Fathom will take guests to foreign countries to participate
in cooperative social projects, starting in the Dominican Republic in April,
followed by Cuba in May.
The launch also pointed to the power of the millennial generation,
which seems to have firmly overtaken boomers as the go-to market in almost
every business segment. When Carnival launched Fathom, it was clear that
millennials were on its mind, primarily ones who would not have otherwise
cruised, and even more specifically, the "purpose-driven millennial,"
according to the brand's founding director, Tara Russell.

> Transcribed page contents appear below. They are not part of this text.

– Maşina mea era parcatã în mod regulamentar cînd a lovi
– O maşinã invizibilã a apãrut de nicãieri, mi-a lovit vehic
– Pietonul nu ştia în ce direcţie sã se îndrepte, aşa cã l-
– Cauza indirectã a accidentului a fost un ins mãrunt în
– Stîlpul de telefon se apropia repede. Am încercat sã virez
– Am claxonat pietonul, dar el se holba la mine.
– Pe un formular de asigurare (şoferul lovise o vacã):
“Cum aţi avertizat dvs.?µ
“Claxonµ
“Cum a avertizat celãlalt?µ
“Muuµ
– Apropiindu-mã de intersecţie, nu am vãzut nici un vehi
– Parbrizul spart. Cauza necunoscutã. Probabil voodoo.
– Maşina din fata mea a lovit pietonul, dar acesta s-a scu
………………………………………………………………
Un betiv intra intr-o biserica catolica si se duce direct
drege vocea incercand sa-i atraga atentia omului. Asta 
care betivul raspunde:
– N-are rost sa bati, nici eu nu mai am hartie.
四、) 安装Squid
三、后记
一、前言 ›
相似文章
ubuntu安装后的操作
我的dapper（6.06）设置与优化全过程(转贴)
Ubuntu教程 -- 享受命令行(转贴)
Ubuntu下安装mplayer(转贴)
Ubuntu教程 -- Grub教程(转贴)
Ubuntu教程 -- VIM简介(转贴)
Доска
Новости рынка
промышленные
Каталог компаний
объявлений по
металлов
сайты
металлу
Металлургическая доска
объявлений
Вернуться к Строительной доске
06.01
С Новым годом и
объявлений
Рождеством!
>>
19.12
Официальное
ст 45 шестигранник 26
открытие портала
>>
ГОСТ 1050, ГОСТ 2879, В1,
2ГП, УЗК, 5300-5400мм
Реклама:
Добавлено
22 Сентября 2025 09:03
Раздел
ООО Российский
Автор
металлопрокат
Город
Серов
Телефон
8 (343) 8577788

Research supports this line of thinking. The results of a
comprehensive survey by Tourism Cares on the philanthropic traveler, released
in September, found that millennials are particularly tuned in to social-impact
travel: On average, they volunteer more than double the hours and donate nearly
three times the money that travelers 55 and older do. Further, 81% volunteered
during their travels in the past two years, and 50% said they intended to plan
more trips around giving back.
Open skies
Few areas of travel regulation seem to divide the industry
more than airline policies, and this year, the open skies debate was the most
divisive issue of all.
The fight over whether or not Persian Gulf carriers
Emirates, Etihad and Qatar should be investigated by the U.S. government for
violating open skies agreements has divided the airline industry itself as well
as travel marketing organizations and politicians.
At issue is the assertion by the Big Three U.S. airlines --
Delta, American and United -- that the Gulf carriers have received $42 billion
in subsidies from their governments since 2004, violating open skies agreements
by giving them an unfair advantage in the international aviation market. The
Gulf carriers deny this charge.
U.S. cargo carriers and smaller airlines like JetBlue as
well as the U.S. Travel Association oppose any restrictions on the expansion of
the Gulf carriers' U.S. routes, arguing that open competition is best for all
and promote travel.
The battles escalated this fall when Delta and United said
they would suspend Dubai routes from Atlanta and Washington, respectively.
Delta said it would redeploy resources to "where it can compete on a level
playing field that's not distorted by subsidized, state-owned airlines."
While many city and state politicians have voiced support
for the Big Three U.S. airlines, who warn the subsidies will mean fewer jobs in
their cities and states, the Obama administration has made no move so far on
the issue. And if the airlines continue to enjoy record profits in 2016, it is
doubtful there would be any public support for changes that could lead to
higher airfares and fewer consumer choices.
Strong dollar, weak
yuan
For China and the U.S., 2015 has been a tale of two
currencies. The dollar surged for most of 2015, while the yuan suffered a
serious slump. The impact has been a mixed bag for the industry.
The yuan's weakness threatens to erode outbound Chinese
travel, which is the fastest-growing overseas source market for U.S. travel
spending. The yuan's downturn has already affected U.S.-based hotel-casino
operators in Macau, the Hong Kong-area destination where travelers from
mainland China account for about two-thirds of visitors.
The strong dollar, meanwhile, has helped what agents in the
spring said had been a 20% jump in international travel, according to Travel
Weekly's annual Consumer Trends report. And some tour operators, including
Tauck and Trafalgar, said the strong dollar enabled them to drop prices for
2016.
On the downside, the U.S. Commerce Department reported that
the tourism trade balance had dropped 17% for the first eight months of 2015,
meaning that American were spending more money overseas than in-bound tourists
were spending on U.S. soil.
Starwood's CFO said in October that New York faced
"pressure" from fewer international travelers "due to the strong
dollar," and Royal Caribbean Cruises Ltd. in April reported that with the
majority of its onboard prices in U.S. dollars, international passengers were
buying less while sailing.
The party may be over, or just beginning, depending on where
you stand. After surging for most of the year against other world currencies,
the dollar's value began to drop in October.